Stone's film rolls off the screen with affection and authority, even when Morrison's life enters its sodden, bummed-out finale, and Val Kilmer does an uncanny job of identifying with Morrison. [01 Mar 1991]
I KNOW I'm giving way too many stars for this, but I don't care; The Doors were one of my very first favourite groups. I fondly recall, when I was 11, and Elektra Records released 'The Doors' Greatest Hits', and the album-length version of 'Light My Fire' was played all the time on the radio, and I was mesmerized by the instrumental middle of the song, got the album from my parents for Christmas, and started a lifelong love affair with the band. Yes, Jim Morrison is highly overrated. Yes, the movie is an extremely self-indulgent mess and it can be quite incoherent and incohesive. But the Sixties, the L.A. rock scene back then, and especially Morrison's life, were just like that, so it is oh so fitting!
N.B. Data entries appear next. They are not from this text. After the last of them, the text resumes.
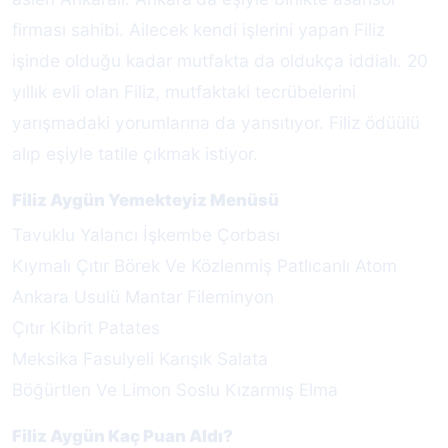
firması sahibi. Ailecek kendi işlerini yapan Filiz
işinde olduğu kadar mutfakta da oldukça iddialı. 20
yıllık evli olan Filiz, mutfaktaki tecrübelerini
yarışmadaki yorumlarına da yansıtıyor. Filiz ödüülü
alıp eşiyle tatile çıkmak istiyor.
Filiz Aygün Yemekteyiz Menüsü
Tavuklu Yalancı İşkembe Çorbası
Kıymalı Çıtır Börek Ve Közlenmiş Patlıcanlı Atom
Ankara Usulü Mantar Fileminyon
Çıtır Kibrit Patates
Meksika Fasulyeli Karışık Salata
Böğürtlen Ve Limon Soslu Kızarmış Elma
Filiz Aygün Kaç Puan Aldı?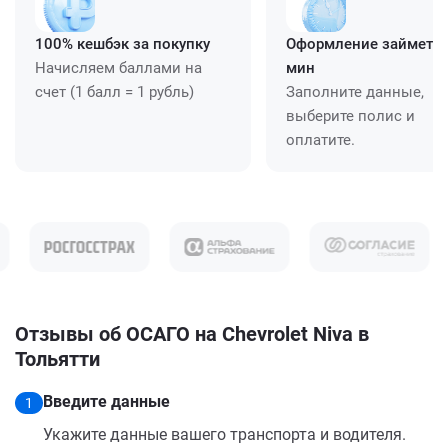
100% кешбэк за покупку
Оформление займет ≈
Начисляем баллами на
мин
счет (1 балл = 1 рубль)
Заполните данные,
выберите полис и
оплатите.
Отзывы об ОСАГО на Chevrolet Niva в
Тольятти
Введите данные
1
Укажите данные вашего транспорта и водителя.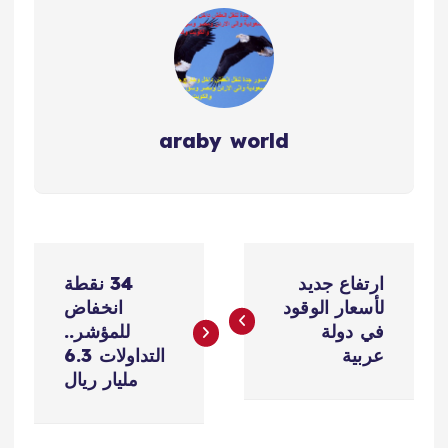
araby world
ت
ارتفاع جديد
34 نقطة
ص
لأسعار الوقود
انخفاض
في دولة
للمؤشر..
فّ
عربية
التداولات 6.3
مليار ريال
ح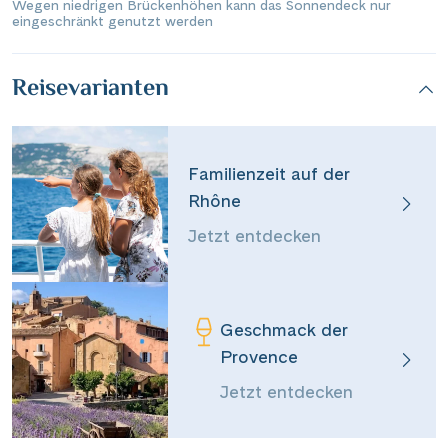
Wegen niedrigen Brückenhöhen kann das Sonnendeck nur
eingeschränkt genutzt werden
Reisevarianten
Familienzeit auf der
Rhône
Jetzt entdecken
Geschmack der
Provence
Jetzt entdecken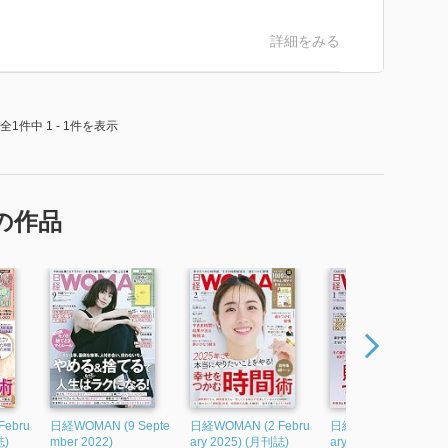
詳細をみる
全1件中 1 - 1件を表示
の作品
ebru
日経WOMAN (9 Septe
日経WOMAN (2 Febru
日経WOMAN (1 Janu
誌)
mber 2022)
ary 2025) (月刊誌)
ary 2023) (月刊誌)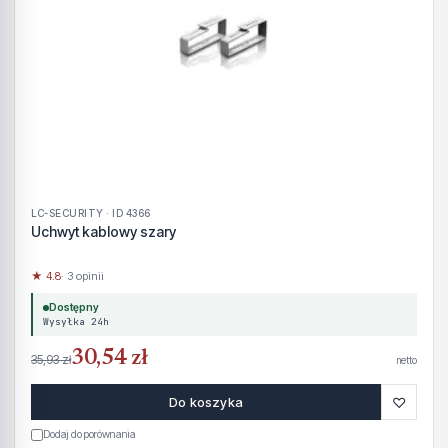
LC-SECURITY · ID 4366
Uchwyt kablowy szary
★ 4.8
· 3 opinii
Dostępny
Wysyłka 24h
30,54 zł
35,93 zł
netto
♡
Do koszyka
Dodaj do porównania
I adore the fact that it was Oliver Stone's labour of love (one of thankfully many) and that the surviving members of the band basically had full input. I would take this and 'Talk Radio' (my personal favourite Stone's throw) over a hundred of Stone's politically over-the-top movies any day!
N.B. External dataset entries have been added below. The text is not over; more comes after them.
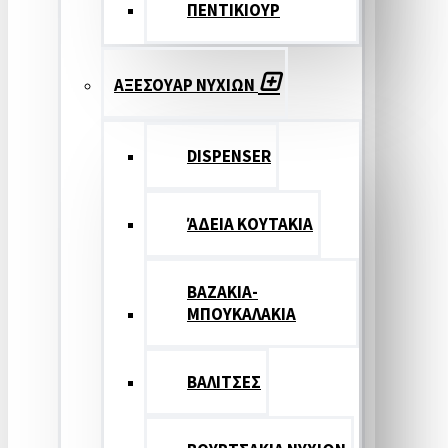
ΠΕΝΤΙΚΙΟΥΡ
ΑΞΕΣΟΥΑΡ ΝΥΧΙΩΝ
DISPENSER
ΆΔΕΙΑ ΚΟΥΤΑΚΙΑ
ΒΑΖΑΚΙΑ-
ΜΠΟΥΚΑΛΑΚΙΑ
ΒΑΛΙΤΣΕΣ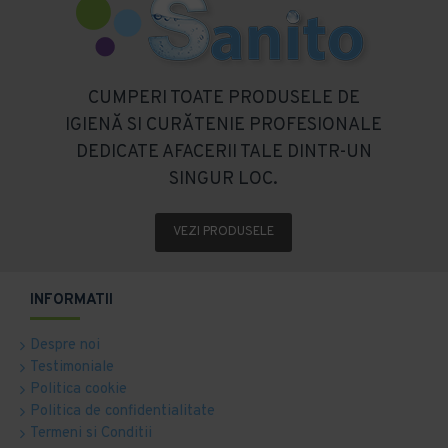
CUMPERI TOATE PRODUSELE DE
IGIENĂ SI CURĂTENIE PROFESIONALE
DEDICATE AFACERII TALE DINTR-UN
SINGUR LOC.
VEZI PRODUSELE
INFORMATII
Despre noi
Testimoniale
Politica cookie
Politica de confidentialitate
Termeni si Conditii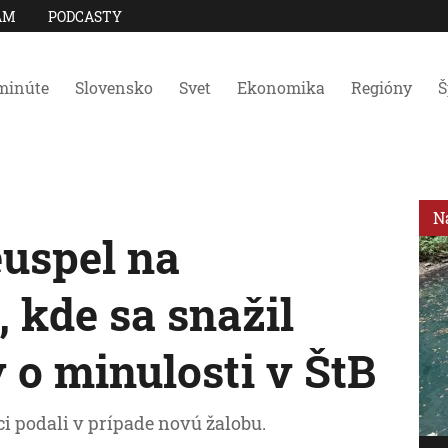
AM
PODCASTY
minúte
Slovensko
Svet
Ekonomika
Regióny
Š
N
euspel na
 kde sa snažil
y o minulosti v ŠtB
ci podali v prípade novú žalobu.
When I was 17, I took my life savings and visited, on my own, nine European countries, including France and its capital, Paris. Did I go for the Eiffel Tower, wild romance on Richard Linklater-esque trains, or its outstanding magic and sidewalk cafes? No--train-wise I had to put up with a stupid labour strike, such that an overnight sleeper car from Berne, Switzerland to Paris had to be switched, in the middle of the night, FOUR times, just so they could prove a point. And it was just to see Morrison's grave. I met 20 fantastic people who had made the pilgrimage from all over the world, and it was my first time having red wine and smoking pot. The graffiti and the sculpture of him, in the Pere Lachaise cemetery, were fascinating, as was his life. Would I go through that again? Of course I would.
It's Val Kilmer's best work by a mile. The film just oozes charisma and breathes life--just as the band's work must have done back in the day. Worth a purchase and re-watches (I watch it each year on Jim's birthday and accidentally bought it twice), for any fan of 60's music or its culture. A bonafide classic when Stone was actually really something.
This movie is lead by Val Kilmer in a career best performance.
While it comes across as quite formulaic, this biopic is a solid telling of the pyschodelic rock scene of the 1960's with all it's sex, drugs and rock n roll.
Kilmer's Morrison is frighteningly spot-on, but there doesn't seem to be any meat to the rest of Oliver Stone's "The Doors," a film that ultimately feels like an excuse for the director to employ gobs of his characteristically trippy imagery.
Sometimes things come out about performers over time-I think this film should be measured against the bands 1967 live album at the Matrix club when Jim Morrison says 'show me the way to the next little boy' instead of 'little girl' which is kinds not so great anyway-kind of blowing the bands career into the trash from the start-the depiction of JM as a heroic rock figure in light of who he turned out to be is nothing special. I thought he was basically a cool guy before I heard the Matrix release which went from bootleg to official Doors release a few years ago-audio is not much better than a bootleg anyway-they say its 'really good audio' -right-I like Val Kilmer but not in this film somehow....what I said notwithstanding....I think the Hendrix story movie is probably a better bet.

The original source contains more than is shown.